Something. She's still not sure how much, and for all the time she spent plotting in prison, she's not sure how to find out.
"Come on, Daphne" she says, standing up and putting on her jacket. "We've got a clue to follow."
"Daphne?" Lou's tone is incredulous as she falls into step behind Debbie. "What, does that make you Velma?"
Debbie puts on her sunglasses. "I'm Fred, obviously."
It's not one clue, but a trail of clues, all leading to nonsensical locations, like some criminal version of a scavenger hunt: to move from one clue to the next, they have to solve puzzles, finesse people for information, break into a bank vault, steal a cat (briefly), and go undercover as French art dealers. It's fun as far as it goes, but after a few hours of this, Debbie gets annoyed and starts looking through their stack of clue-letters for meta-clues.
"What, you're gonna profile the puzzlemaker and get us to the end, is that it?"
"Something like that."
"Well, you—look, you can't do it like that, here, let me—"

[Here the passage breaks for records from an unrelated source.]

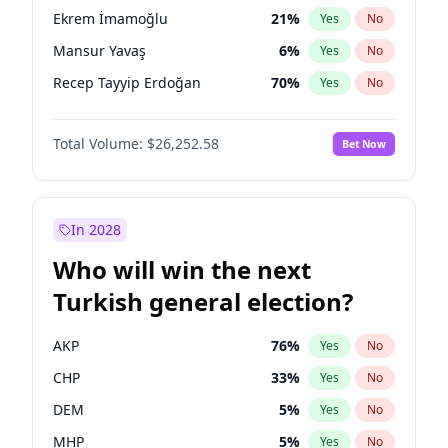
presidential election?
Ekrem İmamoğlu
21
%
Yes
No
Mansur Yavaş
6
%
Yes
No
Recep Tayyip Erdoğan
70
%
Yes
No
Total Volume:
$26,252.58
Bet Now
In 2028
Who will win the next
Turkish general election?
AKP
76
%
Yes
No
CHP
33
%
Yes
No
DEM
5
%
Yes
No
MHP
5
%
Yes
No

After a few minutes of squabbling, they manage to work together, putting together some of the clues within the clues to try to figure out where this trail might eventually be leading them.

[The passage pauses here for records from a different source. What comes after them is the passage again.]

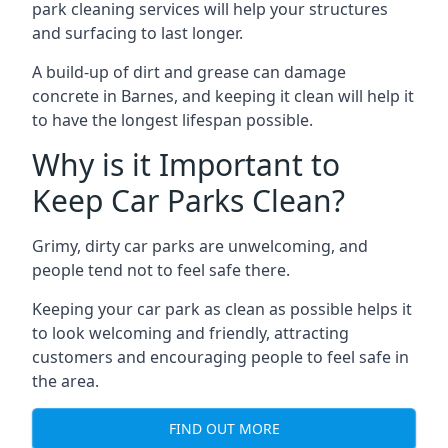
park cleaning services will help your structures
and surfacing to last longer.
A build-up of dirt and grease can damage
concrete in Barnes, and keeping it clean will help it
to have the longest lifespan possible.
Why is it Important to
Keep Car Parks Clean?
Grimy, dirty car parks are unwelcoming, and
people tend not to feel safe there.
Keeping your car park as clean as possible helps it
to look welcoming and friendly, attracting
customers and encouraging people to feel safe in
the area.
FIND OUT MORE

"If we can get ahead of them, we can catch them in the act. Then we'll have some leverage."
Lou's frowning down at the pattern they've assembled. "Uh, Debs," she says, pointing. "Look where it leads."
"Oh, fuck," Debbie says.
They race for Lou's car and gun it back to the safehouse.
It's empty and dark, just the way they left it, at least at first. They walk in, closing and locking the door behind them, peering carefully into corners. When they reach the middle of the main room, the lights come on and a blonde woman is standing behind them.
"Jesus Christ," Lou swears, pressing a hand to her chest. "You scared the shit out of me."
"Oh, sorry," the woman says. "You really should install some better security on the skylight, though."
"The skylight," Debbie repeats. "That has a laser grid over it."
"Yeah," the woman says, absent-mindedly, looking up.
"That sits atop a 60-degree incline roof," Lou says.
"Right! That one. So, first thing's first, I know you want your stuff back."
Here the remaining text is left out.